[Guest post by DRJ]
President Obama flew to the Gulf Coast today to begin a 2-day visit to Alabama, Mississippi and Florida. However, his spokesman’s talking points weren’t on how to stop the oil but instead on how to force BP to escrow funds to pay for damages:
“The White House said Monday BP appears willing to set up a massive victims compensation fund, as President Barack Obama set out on a fact-finding tour in the stricken Gulf Coast that he said would help him get tough with the oil company’s leaders.
Spokesman Bill Burton, speaking to reporters traveling with Obama aboard Air Force One to the Gulf, said the White House and BP were “working out the particulars,” such as the amount of the fund and how it will be administered. The account would be run by an independent third-party entity, Burton said, and would run into “the billions of dollars,” although he wouldn’t give a specific amount.
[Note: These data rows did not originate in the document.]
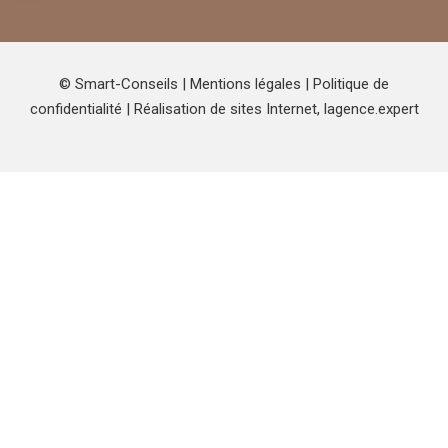
© Smart-Conseils |
Mentions légales
|
Politique de
confidentialité
| Réalisation de sites Internet,
lagence.expert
“We’re confident that this is a critical way in which we’re going to be able to help individuals and businesses in the Gulf area become whole again,” the spokesman said.”
The change in tone is not a surprise because, increasingly, it appears the only hope to stop the oil is a relief well that won’t be completed until sometime in August. Why can’t something be done sooner to stop the spill? Via Doug Ross:
“I took some time to go into a bit of detail concerning the failure of Top Kill because this was a significant event… the system below the sea floor has serious failures of varying magnitude in the complicated chain, and it is breaking down and it will continue to.
What does this mean?
It means they will never cap the gusher after the wellhead. They cannot…the more they try and restrict the oil gushing out the bop?…the more it will transfer to the leaks below. Just like a leaky garden hose with a nozzle on it. When you open up the nozzle?…it doesn’t leak so bad, you close the nozzle?…it leaks real bad…
…Contrary to what most of us would think as logical to stop the oil mess, actually opening up the gushing well and making it gush more became direction BP took after confirming that there was a leak. In fact if you note their actions, that should become clear. They have shifted from stopping or restricting the gusher to opening it up and catching it. This only makes sense if they want to relieve pressure at the leak hidden down below the seabed…..and that sort of leak is one of the most dangerous and potentially damaging kind of leak there could be. It is also inaccessible which compounds our problems. There is no way to stop that leak from above, all they can do is relieve the pressure on it and the only way to do that right now is to open up the nozzle above and gush more oil into the gulf and hopefully catch it, which they have done, they just neglected to tell us why, gee thanks.”
There’s more at the link. As I understand it, the well casing was defective so cracks developed in the well bore. As noted above, this would explain why the top kill procedure was not successful — because the heavy drilling mud dissipated rather than pushed the oil/gas down the well bore — and why the recent goal was to capture the oil rather than try to seal off the hole.
It would also be consistent with claims that BP’s well had a cementing design flaw and/or because BP failed to adequately test the cement bond.
If so, this makes the relief wells the best hope to cap the well. According to BP’s website, Relief well #1 has almost reached 14,000 feet, with a planned intersection at 18,000 feet.
– DRJ
UPDATE — Congress is waiting for BP:
Reps. Henry Waxman (D-Calif.) and Bart Stupak (D-Mich.) wrote to Hayward yesterday in advance of his scheduled testimony on Thursday before a subcommittee of the House Energy and Commerce Committee.
“The committee’s investigation is raising serious questions about the decisions made by BP in the days and hours before the explosion on the Deepwater Horizon,” the lawmakers wrote.
They cite company documents obtained during their investigation, including an e–mail from a BP engineer that refers to the doomed Macondo well as “a nightmare well” five days before the explosion that killed 11 workers and set off a massive oil leak that is still gushing into the Gulf of Mexico nearly two months later.
“In spite of the well’s difficulties,” Waxman and Stupak write, “BP appears to have made multiple decisions for economic reasons that increased the danger of a catastrophic well failure. In several instances, these decisions appear to violate industry guidelines and were made despite warnings from BP’s own personnel and its contractors. In effect, it appears that BP repeatedly chose risky procedures in order to reduce costs and save time and made minimal efforts to contain the added risk.”